- **What to do**:
Treat the line containing "видов рыб, среди которых реликты" as the first line of the answer and the last line of the data as its final line, reproducing every line between exactly.

- **Data for this exercise**:

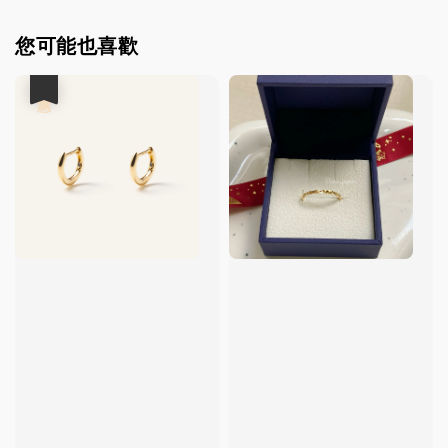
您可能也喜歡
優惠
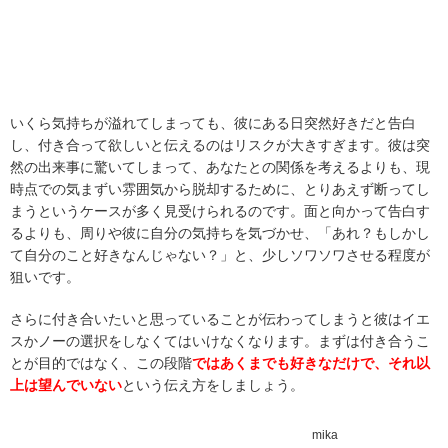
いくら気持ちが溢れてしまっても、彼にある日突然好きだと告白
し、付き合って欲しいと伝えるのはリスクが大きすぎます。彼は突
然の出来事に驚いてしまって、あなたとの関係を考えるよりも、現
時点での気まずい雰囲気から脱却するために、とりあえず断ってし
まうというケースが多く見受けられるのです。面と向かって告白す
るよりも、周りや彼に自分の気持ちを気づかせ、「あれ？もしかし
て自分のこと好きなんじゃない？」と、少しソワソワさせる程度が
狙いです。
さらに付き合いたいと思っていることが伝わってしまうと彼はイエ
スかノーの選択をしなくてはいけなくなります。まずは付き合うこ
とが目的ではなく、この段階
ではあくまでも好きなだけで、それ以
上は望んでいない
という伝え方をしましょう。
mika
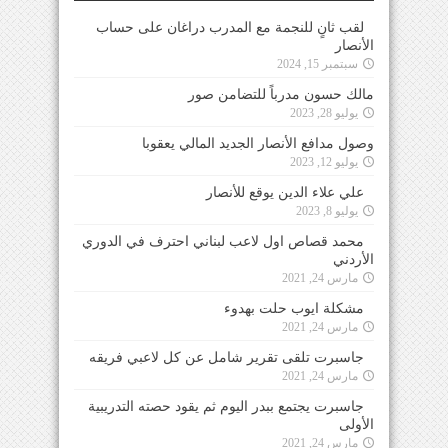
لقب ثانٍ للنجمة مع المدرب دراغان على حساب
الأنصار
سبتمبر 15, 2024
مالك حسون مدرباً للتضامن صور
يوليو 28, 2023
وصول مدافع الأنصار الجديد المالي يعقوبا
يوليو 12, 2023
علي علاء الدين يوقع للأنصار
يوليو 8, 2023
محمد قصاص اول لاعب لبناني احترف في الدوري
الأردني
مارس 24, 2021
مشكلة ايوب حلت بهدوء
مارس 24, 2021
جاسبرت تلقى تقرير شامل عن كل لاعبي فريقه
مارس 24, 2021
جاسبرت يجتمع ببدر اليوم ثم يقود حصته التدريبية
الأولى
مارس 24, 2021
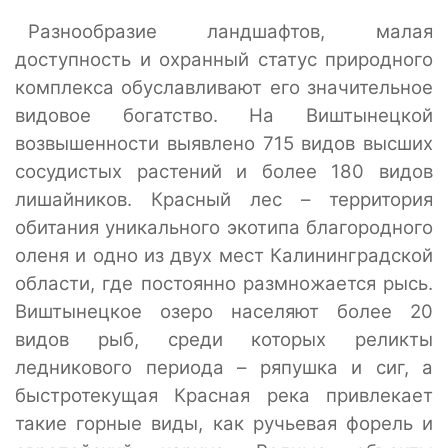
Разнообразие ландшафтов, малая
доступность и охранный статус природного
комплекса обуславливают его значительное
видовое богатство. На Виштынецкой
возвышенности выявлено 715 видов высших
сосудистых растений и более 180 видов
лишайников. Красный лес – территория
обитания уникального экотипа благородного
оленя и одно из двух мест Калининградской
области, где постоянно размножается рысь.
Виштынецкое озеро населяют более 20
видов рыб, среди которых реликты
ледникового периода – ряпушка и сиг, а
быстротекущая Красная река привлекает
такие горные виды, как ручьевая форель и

- **Answer box**:
видов рыб, среди которых реликты
ледникового периода – ряпушка и сиг, а
быстротекущая Красная река привлекает
такие горные виды, как ручьевая форель и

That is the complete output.